Leo sonrió. Ella no tenía ni idea de por qué algunas de las cosas que decía lo divertían tanto.

—Bueno, ahora puedes hacerlo en el escritorio. Ah, por cierto —añadió despreocupadamente—, Elizabeth te ha invitado a cenar.

—¡Ja! —soltó Amy—. Puedes decirle a Elizabeth que vaya a tirarse de cabeza al lago. La he visto una vez y fue más que suficiente.

—Eso fue hace más de cinco años. —Leo frunció las cejas para hacerle ver que se estaba comportando como una niña malcriada—. Creo que deberían empezar a normalizarse las relaciones en esta familia, especialmente cuando Barney vuelva a casa, ¿no te parece?

—Eso depende de lo que quiera Barney, no tú, yo o Elizabeth. —Era muy rencorosa; su instinto natural la empujaba a no volver a ver nunca más a su suegra. Cambió de tema—. ¿No es estupendo poder decir: «Cuando Barney vuelva a casa» y saber que no será dentro de mucho tiempo? —Era casi Navidad y esta vez la gente sabía con seguridad que sería la última de la guerra. Amy se abrazó a sí misma—. Estoy deseando verlo, pero también me da miedo. —Se mordió el labio—. Ha pasado tanto tiempo...

—Os sentiréis como extraños durante una temporada.

—¿Sí? ¿Será así?

—Sí. —Leo le palmeó el hombro. Era muy fácil hablar con él.

—Gracias —dijo.

Él la miró arqueando las cejas.

—¿Por qué?

—Por haber venido el día que perdí a mi hijo, por conseguirnos esta casa, y por todo lo que ha ocurrido entremedias —él la había ayudado muchísimo. Sin él, se habría sentido desesperadamente sola.

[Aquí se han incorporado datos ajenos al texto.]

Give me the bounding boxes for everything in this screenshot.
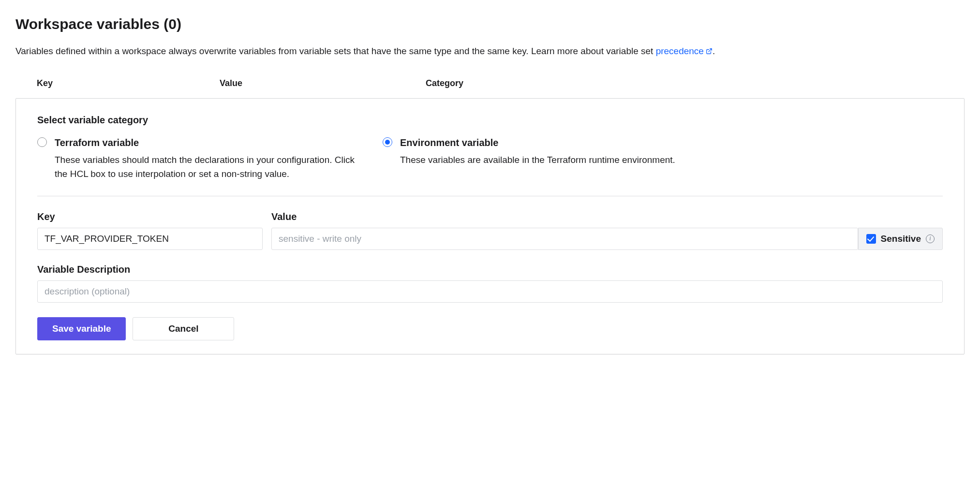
column-headers: Key Value Category [15, 72, 965, 98]
variable-form-card: Select variable category Terraform varia… [15, 98, 965, 354]
button-row: Save variable Cancel [37, 317, 943, 340]
category-section-title: Select variable category [37, 113, 943, 127]
precedence-link[interactable]: precedence [656, 46, 713, 56]
sensitive-toggle[interactable]: Sensitive i [858, 228, 943, 250]
key-value-row: Key Value Sensitive i [37, 210, 943, 250]
column-header-value: Value [220, 77, 426, 89]
column-header-category: Category [426, 77, 965, 89]
radio-environment[interactable] [383, 137, 392, 147]
page-title: Workspace variables (0) [15, 14, 965, 35]
intro-text-after: . [713, 46, 715, 56]
category-options: Terraform variable These variables shoul… [37, 136, 943, 181]
intro-text-before: Variables defined within a workspace alw… [15, 46, 656, 56]
cancel-button[interactable]: Cancel [133, 317, 234, 340]
save-button[interactable]: Save variable [37, 317, 126, 340]
category-option-environment[interactable]: Environment variable These variables are… [383, 136, 943, 181]
sensitive-label: Sensitive [881, 232, 921, 246]
radio-terraform[interactable] [37, 137, 47, 147]
value-input[interactable] [271, 228, 858, 250]
external-link-icon [706, 44, 713, 59]
category-label-environment: Environment variable [400, 136, 943, 150]
description-label: Variable Description [37, 263, 943, 277]
column-header-key: Key [37, 77, 220, 89]
key-label: Key [37, 210, 263, 224]
info-icon[interactable]: i [926, 234, 935, 243]
value-label: Value [271, 210, 943, 224]
svg-line-0 [709, 48, 712, 51]
category-desc-terraform: These variables should match the declara… [55, 153, 368, 181]
description-input[interactable] [37, 280, 943, 303]
divider [37, 196, 943, 196]
category-label-terraform: Terraform variable [55, 136, 368, 150]
category-option-terraform[interactable]: Terraform variable These variables shoul… [37, 136, 383, 181]
category-desc-environment: These variables are available in the Ter… [400, 153, 943, 167]
sensitive-checkbox[interactable] [866, 234, 876, 244]
key-input[interactable] [37, 228, 263, 250]
intro-text: Variables defined within a workspace alw… [15, 44, 965, 59]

—Ni lo menciones. —Se le ablandó el rostro—. ¿Piensas alguna vez en el bebé?

—No pasa un día sin que lo haga. —Amy frunció los labios—. Desearía haber sabido si era un niño o una niña para haberle dado un nombre, así rae habría parecido más real. ¿Te imaginas que Barney se encontrara un niño o una niña al llegar a casa?

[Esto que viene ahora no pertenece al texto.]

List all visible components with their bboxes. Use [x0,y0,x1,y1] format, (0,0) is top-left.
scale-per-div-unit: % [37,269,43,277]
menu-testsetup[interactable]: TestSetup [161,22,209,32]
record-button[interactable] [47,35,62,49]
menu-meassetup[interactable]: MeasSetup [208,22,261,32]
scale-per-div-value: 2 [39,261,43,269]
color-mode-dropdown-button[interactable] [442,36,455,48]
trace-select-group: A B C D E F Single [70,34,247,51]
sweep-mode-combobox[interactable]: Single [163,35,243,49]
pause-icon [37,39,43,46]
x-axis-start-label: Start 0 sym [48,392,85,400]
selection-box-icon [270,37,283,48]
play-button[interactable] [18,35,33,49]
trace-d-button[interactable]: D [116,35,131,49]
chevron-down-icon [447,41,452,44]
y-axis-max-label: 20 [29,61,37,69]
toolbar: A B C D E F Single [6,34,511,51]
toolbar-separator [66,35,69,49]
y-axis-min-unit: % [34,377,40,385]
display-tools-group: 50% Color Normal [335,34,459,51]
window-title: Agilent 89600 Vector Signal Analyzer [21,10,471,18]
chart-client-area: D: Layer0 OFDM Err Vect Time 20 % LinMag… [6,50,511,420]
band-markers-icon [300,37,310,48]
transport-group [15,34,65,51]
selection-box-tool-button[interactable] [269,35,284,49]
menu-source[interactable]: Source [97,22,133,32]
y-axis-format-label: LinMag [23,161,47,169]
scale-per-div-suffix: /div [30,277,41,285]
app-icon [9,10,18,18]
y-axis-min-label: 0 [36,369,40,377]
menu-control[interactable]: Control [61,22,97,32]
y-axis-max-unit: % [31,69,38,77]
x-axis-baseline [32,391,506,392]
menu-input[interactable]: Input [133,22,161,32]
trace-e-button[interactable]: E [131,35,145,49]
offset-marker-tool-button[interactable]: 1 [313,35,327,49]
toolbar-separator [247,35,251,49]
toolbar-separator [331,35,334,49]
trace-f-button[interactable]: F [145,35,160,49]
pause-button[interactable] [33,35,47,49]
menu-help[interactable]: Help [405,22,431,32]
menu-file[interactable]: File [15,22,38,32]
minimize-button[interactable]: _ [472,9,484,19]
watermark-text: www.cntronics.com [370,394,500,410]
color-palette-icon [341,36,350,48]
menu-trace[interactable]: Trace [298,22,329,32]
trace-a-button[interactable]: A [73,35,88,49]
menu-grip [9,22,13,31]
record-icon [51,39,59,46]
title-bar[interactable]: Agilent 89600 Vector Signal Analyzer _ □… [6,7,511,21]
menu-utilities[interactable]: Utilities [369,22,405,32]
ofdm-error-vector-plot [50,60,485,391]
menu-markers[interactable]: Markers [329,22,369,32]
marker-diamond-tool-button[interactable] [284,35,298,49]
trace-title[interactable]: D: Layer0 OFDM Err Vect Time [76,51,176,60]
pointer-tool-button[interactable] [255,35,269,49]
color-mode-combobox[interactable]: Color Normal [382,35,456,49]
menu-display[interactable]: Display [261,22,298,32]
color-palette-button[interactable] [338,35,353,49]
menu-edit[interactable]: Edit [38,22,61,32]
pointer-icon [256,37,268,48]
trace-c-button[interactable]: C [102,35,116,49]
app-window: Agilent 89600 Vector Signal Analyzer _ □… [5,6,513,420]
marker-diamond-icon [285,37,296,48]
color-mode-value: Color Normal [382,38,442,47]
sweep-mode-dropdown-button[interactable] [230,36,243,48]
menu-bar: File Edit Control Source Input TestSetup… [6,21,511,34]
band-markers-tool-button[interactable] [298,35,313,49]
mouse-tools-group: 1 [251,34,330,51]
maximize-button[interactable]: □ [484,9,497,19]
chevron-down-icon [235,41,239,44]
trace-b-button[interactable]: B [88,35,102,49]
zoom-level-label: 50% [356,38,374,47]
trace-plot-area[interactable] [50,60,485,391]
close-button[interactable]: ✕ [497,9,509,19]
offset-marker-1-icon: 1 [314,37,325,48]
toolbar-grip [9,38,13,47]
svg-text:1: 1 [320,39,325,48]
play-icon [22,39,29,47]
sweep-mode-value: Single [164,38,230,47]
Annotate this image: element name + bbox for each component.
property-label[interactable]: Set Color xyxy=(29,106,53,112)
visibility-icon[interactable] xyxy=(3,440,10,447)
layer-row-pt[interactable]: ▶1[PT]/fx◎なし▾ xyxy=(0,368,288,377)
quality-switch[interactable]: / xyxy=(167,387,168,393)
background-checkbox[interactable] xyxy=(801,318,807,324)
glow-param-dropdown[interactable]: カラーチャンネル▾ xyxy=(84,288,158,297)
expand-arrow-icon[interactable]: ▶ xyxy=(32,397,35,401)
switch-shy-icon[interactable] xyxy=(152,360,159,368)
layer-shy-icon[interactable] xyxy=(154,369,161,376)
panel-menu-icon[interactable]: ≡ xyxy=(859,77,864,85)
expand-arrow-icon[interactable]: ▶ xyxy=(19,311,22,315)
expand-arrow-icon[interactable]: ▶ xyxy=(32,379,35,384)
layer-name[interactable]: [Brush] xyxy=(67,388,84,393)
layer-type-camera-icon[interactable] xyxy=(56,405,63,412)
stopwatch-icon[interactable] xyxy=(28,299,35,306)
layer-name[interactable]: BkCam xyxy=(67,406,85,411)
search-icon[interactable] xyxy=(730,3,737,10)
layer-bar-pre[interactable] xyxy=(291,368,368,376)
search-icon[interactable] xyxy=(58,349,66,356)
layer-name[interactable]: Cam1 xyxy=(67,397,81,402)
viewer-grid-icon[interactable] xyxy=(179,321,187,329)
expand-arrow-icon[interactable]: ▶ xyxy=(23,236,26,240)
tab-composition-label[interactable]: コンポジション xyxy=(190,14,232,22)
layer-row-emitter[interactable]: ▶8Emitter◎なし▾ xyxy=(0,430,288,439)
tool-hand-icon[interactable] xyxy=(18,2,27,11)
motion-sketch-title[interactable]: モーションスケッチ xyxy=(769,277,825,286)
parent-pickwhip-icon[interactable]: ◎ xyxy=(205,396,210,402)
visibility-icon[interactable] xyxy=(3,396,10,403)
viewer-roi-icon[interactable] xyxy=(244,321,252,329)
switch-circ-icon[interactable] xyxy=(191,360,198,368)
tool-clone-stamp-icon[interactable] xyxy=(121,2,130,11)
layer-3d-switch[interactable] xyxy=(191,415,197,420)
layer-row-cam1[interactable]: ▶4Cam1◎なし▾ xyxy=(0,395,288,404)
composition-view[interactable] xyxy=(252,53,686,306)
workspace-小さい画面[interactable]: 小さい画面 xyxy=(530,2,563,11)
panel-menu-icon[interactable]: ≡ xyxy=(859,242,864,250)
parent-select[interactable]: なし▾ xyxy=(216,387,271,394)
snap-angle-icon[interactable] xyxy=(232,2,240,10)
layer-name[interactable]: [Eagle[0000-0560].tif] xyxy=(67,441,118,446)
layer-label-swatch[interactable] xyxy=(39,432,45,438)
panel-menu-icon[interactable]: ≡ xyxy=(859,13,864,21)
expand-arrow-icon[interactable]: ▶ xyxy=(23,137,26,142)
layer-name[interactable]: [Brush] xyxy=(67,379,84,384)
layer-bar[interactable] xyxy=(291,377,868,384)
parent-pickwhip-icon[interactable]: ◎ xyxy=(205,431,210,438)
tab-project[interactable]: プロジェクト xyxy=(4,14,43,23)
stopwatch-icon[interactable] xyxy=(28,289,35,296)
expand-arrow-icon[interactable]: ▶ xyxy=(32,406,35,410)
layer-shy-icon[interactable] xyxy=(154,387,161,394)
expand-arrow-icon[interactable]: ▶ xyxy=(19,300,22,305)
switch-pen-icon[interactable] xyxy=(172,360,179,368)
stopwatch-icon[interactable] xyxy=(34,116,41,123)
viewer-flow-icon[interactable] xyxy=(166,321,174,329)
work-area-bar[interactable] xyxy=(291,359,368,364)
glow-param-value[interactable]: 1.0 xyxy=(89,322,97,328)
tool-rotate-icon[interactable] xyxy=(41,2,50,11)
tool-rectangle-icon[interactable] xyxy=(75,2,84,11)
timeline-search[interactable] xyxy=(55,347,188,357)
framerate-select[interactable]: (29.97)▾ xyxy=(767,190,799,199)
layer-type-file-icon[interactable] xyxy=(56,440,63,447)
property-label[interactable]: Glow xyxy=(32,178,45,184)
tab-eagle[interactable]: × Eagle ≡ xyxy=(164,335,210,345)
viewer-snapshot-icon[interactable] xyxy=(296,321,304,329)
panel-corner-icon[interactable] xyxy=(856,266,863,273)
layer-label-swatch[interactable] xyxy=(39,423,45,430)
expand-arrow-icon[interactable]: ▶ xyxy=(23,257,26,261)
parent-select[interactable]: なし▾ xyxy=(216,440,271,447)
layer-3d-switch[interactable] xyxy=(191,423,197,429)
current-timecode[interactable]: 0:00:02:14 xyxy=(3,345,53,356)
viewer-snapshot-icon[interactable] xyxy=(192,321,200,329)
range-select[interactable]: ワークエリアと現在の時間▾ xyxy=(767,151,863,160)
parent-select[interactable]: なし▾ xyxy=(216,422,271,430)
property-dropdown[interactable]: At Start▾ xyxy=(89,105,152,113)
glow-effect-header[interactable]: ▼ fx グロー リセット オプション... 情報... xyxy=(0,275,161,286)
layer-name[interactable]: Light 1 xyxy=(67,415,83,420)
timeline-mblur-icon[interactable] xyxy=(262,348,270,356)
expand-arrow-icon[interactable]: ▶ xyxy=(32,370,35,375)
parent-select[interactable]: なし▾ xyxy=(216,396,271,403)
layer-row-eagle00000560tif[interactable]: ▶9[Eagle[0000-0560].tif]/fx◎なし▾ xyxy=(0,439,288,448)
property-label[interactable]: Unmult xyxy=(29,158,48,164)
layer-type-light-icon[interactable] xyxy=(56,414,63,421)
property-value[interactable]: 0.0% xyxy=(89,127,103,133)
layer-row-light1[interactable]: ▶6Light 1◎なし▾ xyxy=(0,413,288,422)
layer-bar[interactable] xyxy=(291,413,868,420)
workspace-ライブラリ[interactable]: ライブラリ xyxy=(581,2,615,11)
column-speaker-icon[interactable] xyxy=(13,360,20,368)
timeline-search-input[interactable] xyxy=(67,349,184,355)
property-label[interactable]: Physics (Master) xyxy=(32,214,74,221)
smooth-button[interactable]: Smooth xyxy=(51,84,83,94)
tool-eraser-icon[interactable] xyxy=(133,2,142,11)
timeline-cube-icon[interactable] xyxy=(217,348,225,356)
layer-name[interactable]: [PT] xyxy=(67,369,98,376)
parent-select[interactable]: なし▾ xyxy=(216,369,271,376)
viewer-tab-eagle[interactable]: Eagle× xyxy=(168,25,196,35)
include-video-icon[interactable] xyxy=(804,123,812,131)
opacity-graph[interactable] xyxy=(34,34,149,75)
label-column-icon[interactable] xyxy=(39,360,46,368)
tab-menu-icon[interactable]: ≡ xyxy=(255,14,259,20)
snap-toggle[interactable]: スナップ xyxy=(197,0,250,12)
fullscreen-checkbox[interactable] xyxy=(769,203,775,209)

—¿Te imaginas? —repitió Leo—, ¿No habría sido estupendo?

Cathy Burns ya tenía dos galones en la manga tras haber sido ascendida a cabo. La señora Burns se lo contaba a todos los conocidos con los que se encontraba por la calle.

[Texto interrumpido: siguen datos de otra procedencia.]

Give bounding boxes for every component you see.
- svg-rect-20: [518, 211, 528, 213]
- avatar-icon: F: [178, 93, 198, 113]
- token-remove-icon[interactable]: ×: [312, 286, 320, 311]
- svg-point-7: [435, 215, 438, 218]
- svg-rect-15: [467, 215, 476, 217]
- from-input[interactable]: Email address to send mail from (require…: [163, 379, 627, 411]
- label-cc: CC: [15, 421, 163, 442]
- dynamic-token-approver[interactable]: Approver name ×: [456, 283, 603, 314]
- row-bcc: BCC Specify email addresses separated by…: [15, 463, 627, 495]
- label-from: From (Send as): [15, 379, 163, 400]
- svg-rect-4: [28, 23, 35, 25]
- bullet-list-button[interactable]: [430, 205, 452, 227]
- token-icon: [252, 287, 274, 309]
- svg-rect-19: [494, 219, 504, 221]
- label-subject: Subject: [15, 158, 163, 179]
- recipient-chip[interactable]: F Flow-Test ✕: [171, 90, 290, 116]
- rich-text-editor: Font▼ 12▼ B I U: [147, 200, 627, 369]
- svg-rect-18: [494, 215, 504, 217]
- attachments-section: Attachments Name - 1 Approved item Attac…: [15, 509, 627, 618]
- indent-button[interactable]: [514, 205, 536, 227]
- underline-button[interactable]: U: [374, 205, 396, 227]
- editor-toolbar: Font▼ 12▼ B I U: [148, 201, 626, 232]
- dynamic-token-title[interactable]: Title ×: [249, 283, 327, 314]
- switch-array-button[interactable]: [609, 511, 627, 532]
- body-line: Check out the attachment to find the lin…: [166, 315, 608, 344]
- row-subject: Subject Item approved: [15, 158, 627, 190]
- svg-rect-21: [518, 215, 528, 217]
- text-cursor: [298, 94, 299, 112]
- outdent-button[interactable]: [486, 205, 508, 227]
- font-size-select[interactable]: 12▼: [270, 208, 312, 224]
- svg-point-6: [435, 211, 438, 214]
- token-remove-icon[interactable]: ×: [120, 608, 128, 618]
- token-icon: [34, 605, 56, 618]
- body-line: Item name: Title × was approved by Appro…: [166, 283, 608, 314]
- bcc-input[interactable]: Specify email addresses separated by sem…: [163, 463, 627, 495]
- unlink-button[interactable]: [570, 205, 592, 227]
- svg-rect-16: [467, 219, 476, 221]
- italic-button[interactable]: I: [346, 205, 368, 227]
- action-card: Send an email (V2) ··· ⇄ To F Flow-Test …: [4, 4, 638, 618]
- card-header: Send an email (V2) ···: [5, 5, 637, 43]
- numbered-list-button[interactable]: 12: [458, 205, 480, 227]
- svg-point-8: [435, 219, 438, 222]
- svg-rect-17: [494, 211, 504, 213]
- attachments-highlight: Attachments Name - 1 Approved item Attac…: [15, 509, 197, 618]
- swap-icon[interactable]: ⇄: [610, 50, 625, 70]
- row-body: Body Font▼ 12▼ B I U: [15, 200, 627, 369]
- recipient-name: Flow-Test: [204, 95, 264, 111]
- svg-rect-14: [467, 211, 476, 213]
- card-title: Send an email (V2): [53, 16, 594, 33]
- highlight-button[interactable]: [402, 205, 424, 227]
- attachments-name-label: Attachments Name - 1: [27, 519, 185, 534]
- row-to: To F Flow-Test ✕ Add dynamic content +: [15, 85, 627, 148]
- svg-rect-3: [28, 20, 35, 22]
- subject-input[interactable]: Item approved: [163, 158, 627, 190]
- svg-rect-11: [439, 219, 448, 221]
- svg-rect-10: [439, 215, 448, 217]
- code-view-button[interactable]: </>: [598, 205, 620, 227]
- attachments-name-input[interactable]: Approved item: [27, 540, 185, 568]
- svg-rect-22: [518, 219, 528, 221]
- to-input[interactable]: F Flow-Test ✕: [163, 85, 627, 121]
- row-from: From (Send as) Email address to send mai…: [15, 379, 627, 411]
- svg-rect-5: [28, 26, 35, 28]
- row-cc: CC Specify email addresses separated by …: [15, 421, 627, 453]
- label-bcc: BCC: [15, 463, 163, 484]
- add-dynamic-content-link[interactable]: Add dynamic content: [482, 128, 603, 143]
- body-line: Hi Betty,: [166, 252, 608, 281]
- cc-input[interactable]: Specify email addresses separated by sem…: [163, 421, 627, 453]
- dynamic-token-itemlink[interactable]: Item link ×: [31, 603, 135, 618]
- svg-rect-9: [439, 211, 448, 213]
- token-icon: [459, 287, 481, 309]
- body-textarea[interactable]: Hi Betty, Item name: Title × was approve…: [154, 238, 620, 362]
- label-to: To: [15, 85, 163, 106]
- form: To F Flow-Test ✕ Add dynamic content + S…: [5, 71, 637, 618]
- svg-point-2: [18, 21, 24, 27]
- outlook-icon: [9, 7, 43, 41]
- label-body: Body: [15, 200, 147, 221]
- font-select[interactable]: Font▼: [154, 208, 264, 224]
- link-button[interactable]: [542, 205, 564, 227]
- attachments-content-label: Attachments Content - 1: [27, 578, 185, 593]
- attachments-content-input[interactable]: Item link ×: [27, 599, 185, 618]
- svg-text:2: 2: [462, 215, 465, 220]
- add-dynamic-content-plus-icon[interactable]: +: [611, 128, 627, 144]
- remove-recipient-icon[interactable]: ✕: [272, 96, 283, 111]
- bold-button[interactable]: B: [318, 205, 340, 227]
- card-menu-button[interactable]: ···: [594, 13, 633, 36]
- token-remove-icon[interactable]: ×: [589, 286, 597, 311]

—Siempre supe que nuestra Cathy tenía algo especial —le había dicho al señor Burns más de una vez.

En marzo, con los Aliados acercándose a Berlín y a pocas semanas del fin de la guerra, Cathy se vio con Reggie Short en un hotel en el centro de Londres. Cathy había pasado dos años en Ipswich y el último año en Portsmouth, mientras que Reggie había permanecido en Keighley durante toda la guerra. Se veían para cenar en el hotel Bonnington de Holborn cada varios meses.

—¿Qué vas a hacer cuando todo acabe, Cath? —preguntó Reggie mientras esperaban a que les trajeran el primer plato. Ella sabía que él siempre se lamentaría de haber informado al Ejército de que era dentista. Si hubiera dicho que había abandonado la escuela a los catorce años y había trabajado en una tienda, habría tenido una guerra mucho más interesante.

—Ir a la universidad y estudiar para ser maestra —contestó rápidamente Cathy. El curso estaba abierto para ex soldados siempre que superasen el examen de ingreso—. ¿Y tú?

—¿Tú qué crees? —Reggie hizo una mueca—. Seguir siendo dentista. Creo que pondré una consulta en un bonito pueblo, me casaré y tendré media docena de críos.

—¡Buena suerte! —Cathy alzó su copa de vino.